=== Section Start ===

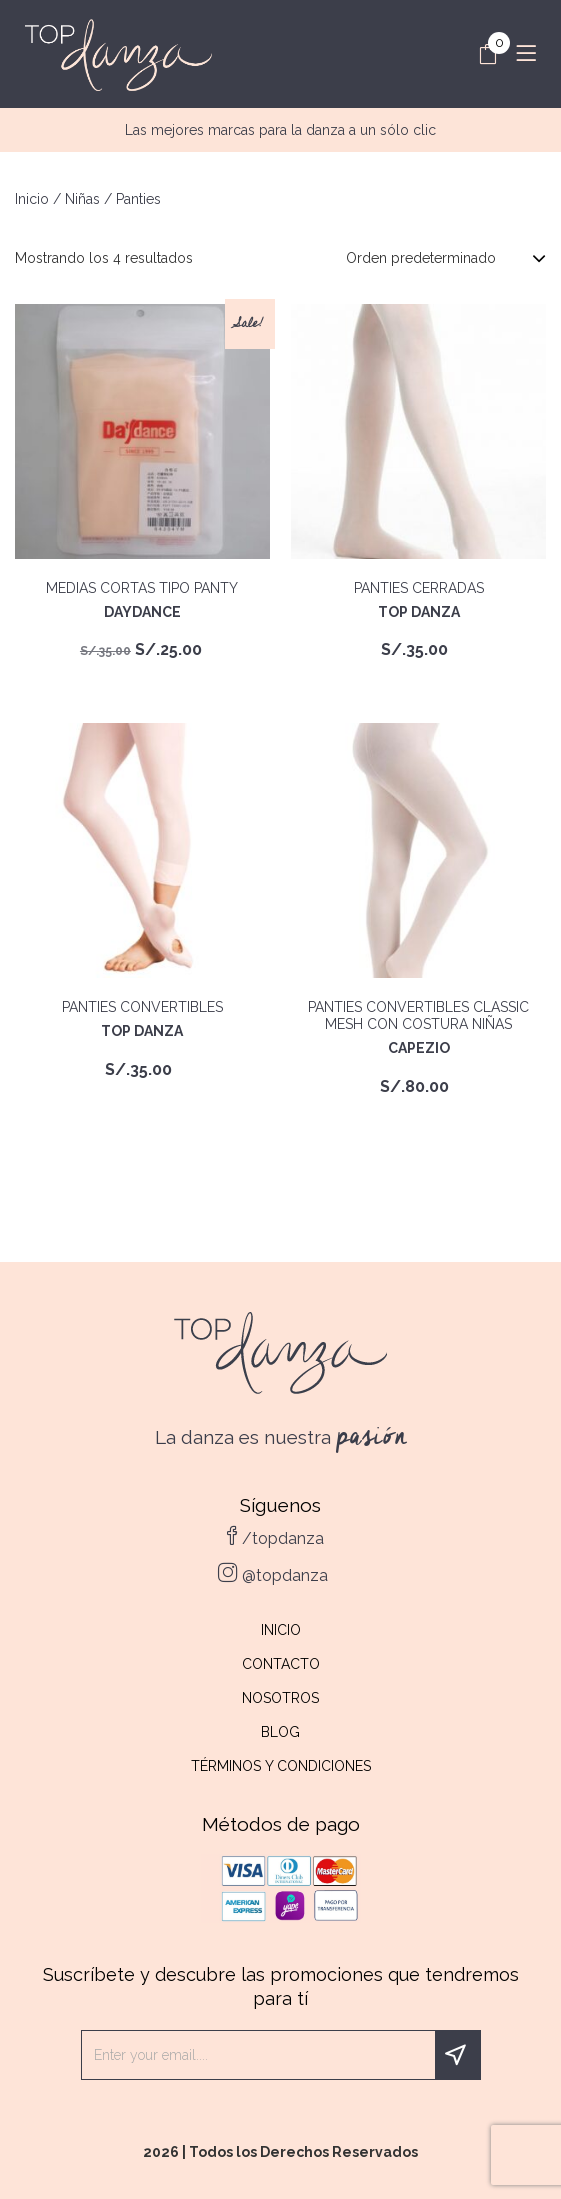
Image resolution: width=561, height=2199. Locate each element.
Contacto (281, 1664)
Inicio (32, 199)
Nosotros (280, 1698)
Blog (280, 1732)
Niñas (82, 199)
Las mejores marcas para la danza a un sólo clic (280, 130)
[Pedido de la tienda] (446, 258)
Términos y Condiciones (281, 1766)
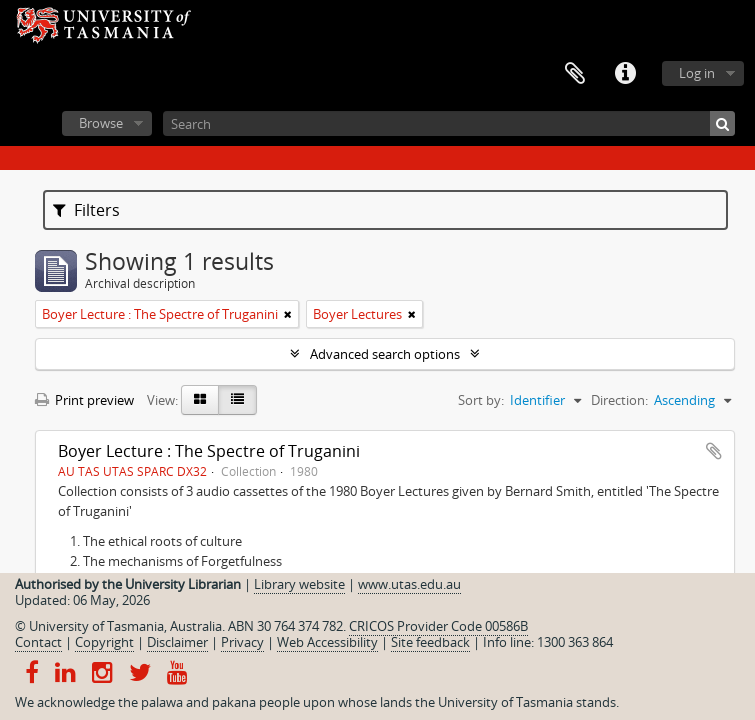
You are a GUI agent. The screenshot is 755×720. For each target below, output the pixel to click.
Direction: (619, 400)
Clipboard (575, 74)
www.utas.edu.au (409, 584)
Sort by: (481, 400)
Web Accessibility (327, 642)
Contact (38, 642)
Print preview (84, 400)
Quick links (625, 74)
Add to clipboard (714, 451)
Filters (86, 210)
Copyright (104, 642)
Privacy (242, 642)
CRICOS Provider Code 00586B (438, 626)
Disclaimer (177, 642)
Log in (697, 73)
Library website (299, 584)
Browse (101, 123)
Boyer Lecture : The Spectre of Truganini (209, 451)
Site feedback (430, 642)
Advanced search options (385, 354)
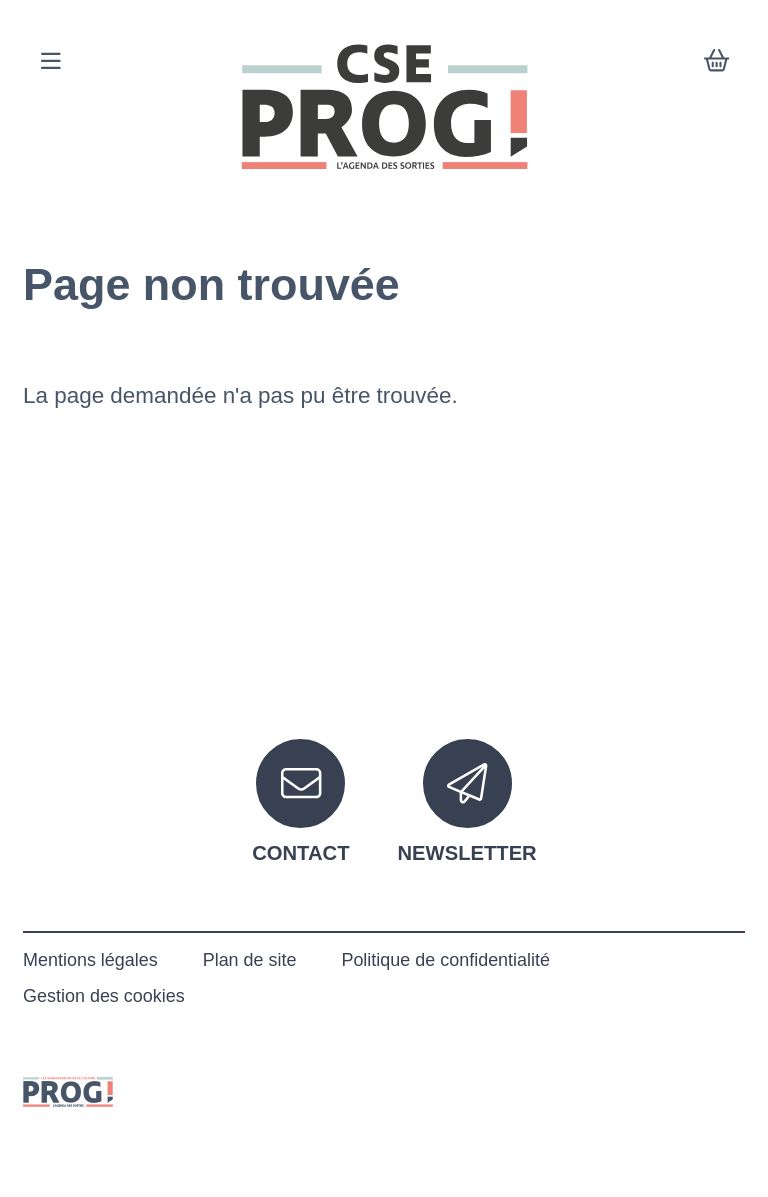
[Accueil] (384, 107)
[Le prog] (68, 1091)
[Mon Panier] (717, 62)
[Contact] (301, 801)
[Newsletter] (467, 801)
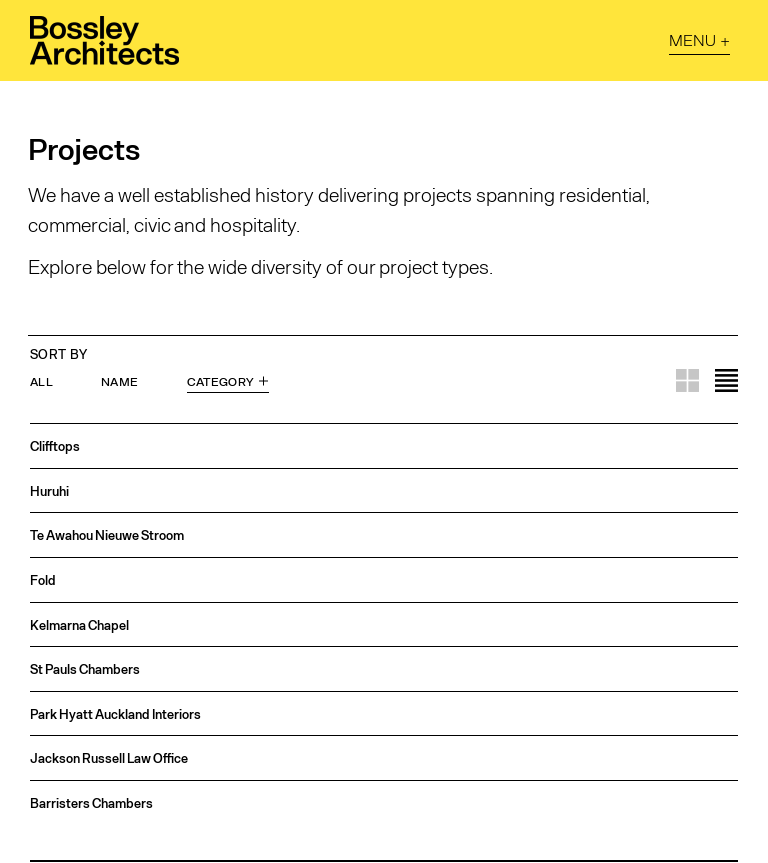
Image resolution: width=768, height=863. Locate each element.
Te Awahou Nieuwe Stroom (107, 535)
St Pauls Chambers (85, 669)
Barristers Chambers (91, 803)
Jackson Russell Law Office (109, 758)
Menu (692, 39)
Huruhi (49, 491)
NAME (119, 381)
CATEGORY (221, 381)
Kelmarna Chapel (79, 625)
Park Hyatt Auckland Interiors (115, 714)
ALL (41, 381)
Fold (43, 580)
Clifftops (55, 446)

=== Section End ===
=== Section Start ===

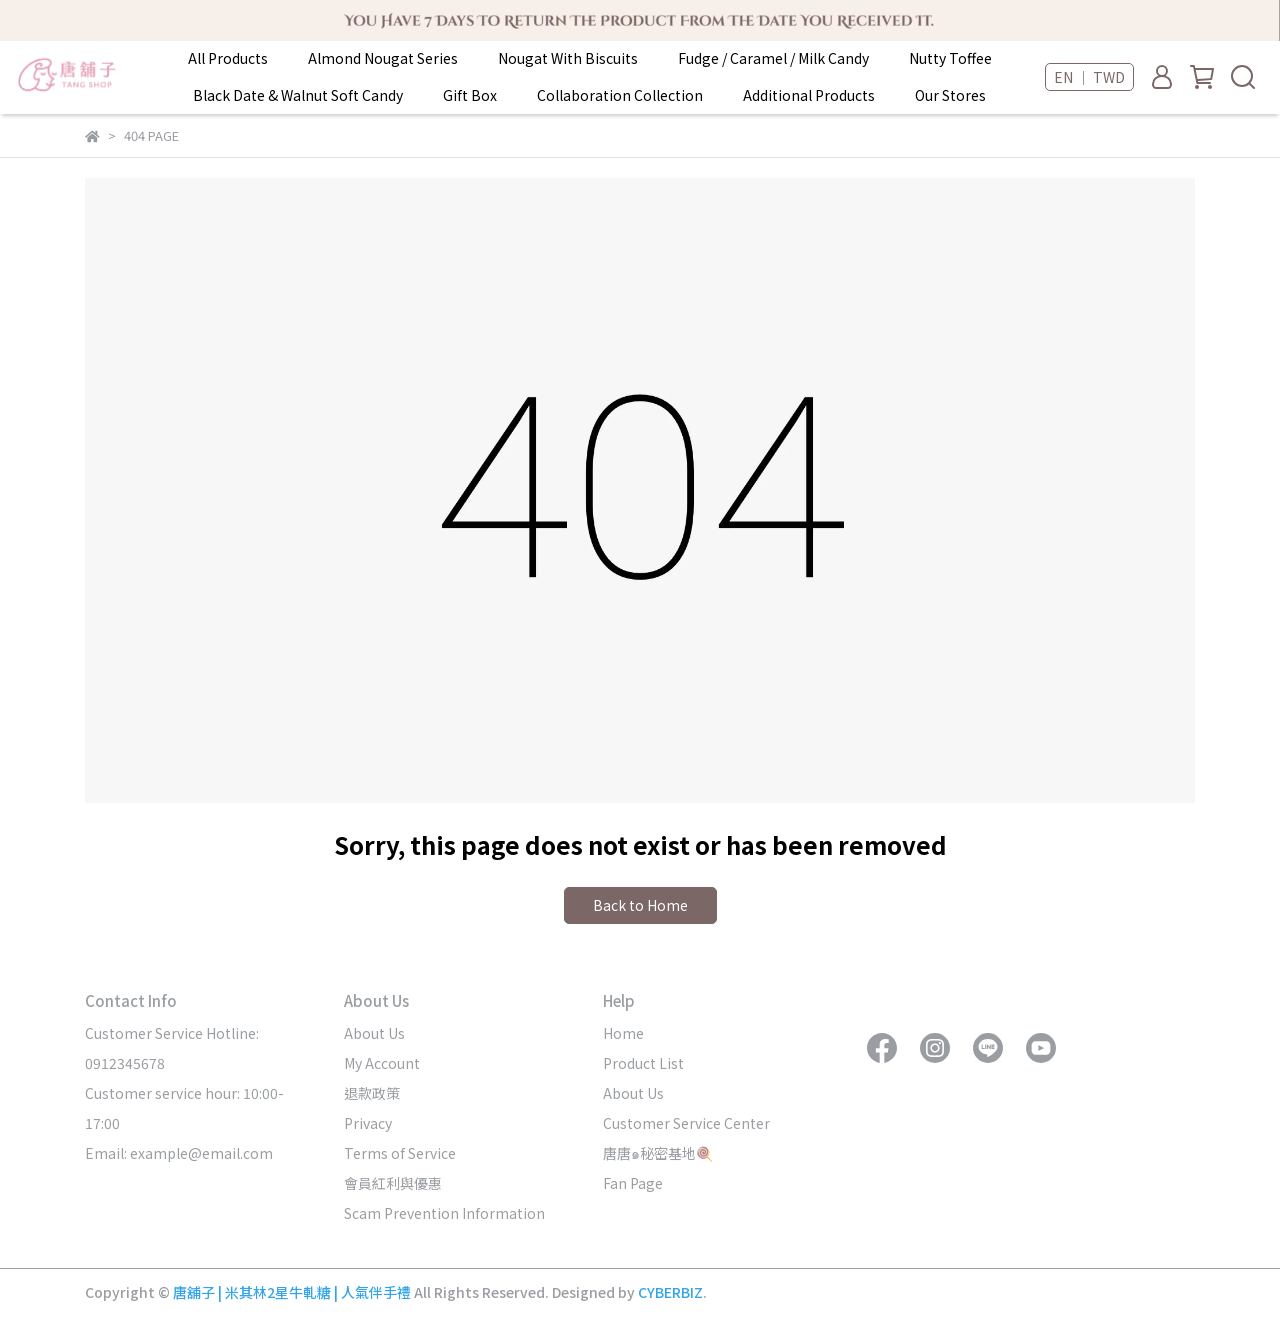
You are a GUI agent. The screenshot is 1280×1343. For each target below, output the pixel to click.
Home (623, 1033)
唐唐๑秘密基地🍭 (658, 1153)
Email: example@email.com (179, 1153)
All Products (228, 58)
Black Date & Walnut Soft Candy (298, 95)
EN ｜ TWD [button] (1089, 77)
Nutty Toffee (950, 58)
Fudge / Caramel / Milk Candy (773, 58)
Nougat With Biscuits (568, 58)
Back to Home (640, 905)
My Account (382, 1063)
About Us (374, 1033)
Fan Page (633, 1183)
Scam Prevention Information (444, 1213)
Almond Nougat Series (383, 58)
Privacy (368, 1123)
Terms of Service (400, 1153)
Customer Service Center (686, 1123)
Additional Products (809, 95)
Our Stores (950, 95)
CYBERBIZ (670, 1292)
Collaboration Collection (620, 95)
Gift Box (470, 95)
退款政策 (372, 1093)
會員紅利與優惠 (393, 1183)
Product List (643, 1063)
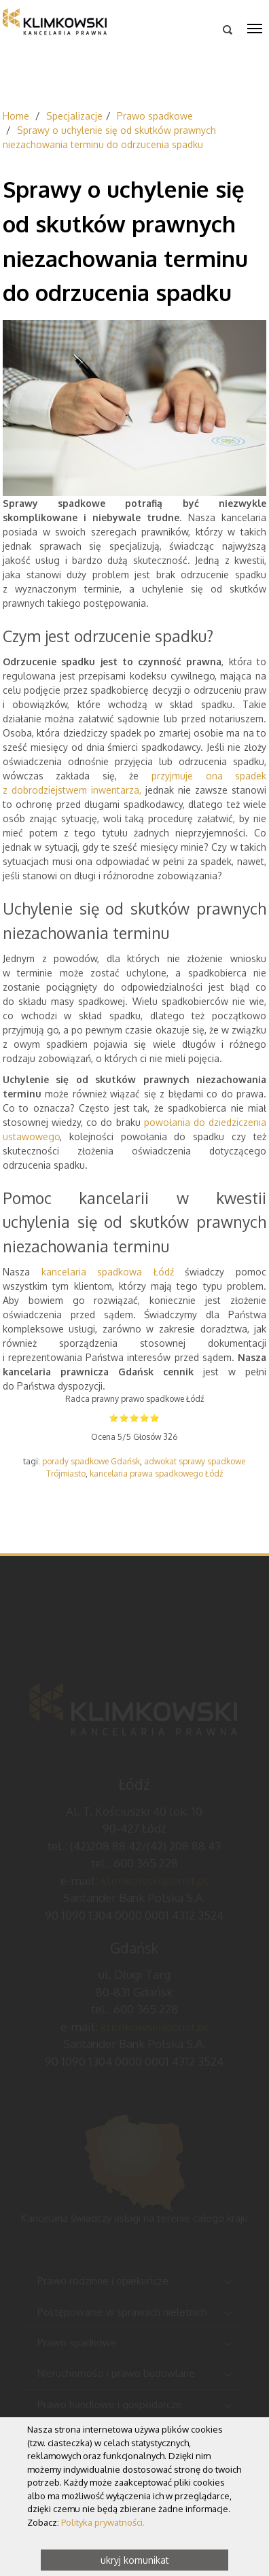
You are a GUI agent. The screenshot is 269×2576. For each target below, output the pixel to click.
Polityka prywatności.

=== Section End ===

Above are records; write out the lines from the one with "[Mon Panier] (717, 62)" down to the one with "Menu (692, 39)", exactly, leaving the pictures out.

Answer to this task
[Mon Panier] (717, 62)
[Contact] (301, 801)
[Newsletter] (467, 801)
Image resolution: width=768, height=863. Locate each element.
Te Awahou Nieuwe Stroom (107, 535)
St Pauls Chambers (85, 669)
Barristers Chambers (91, 803)
Jackson Russell Law Office (109, 758)
Menu (692, 39)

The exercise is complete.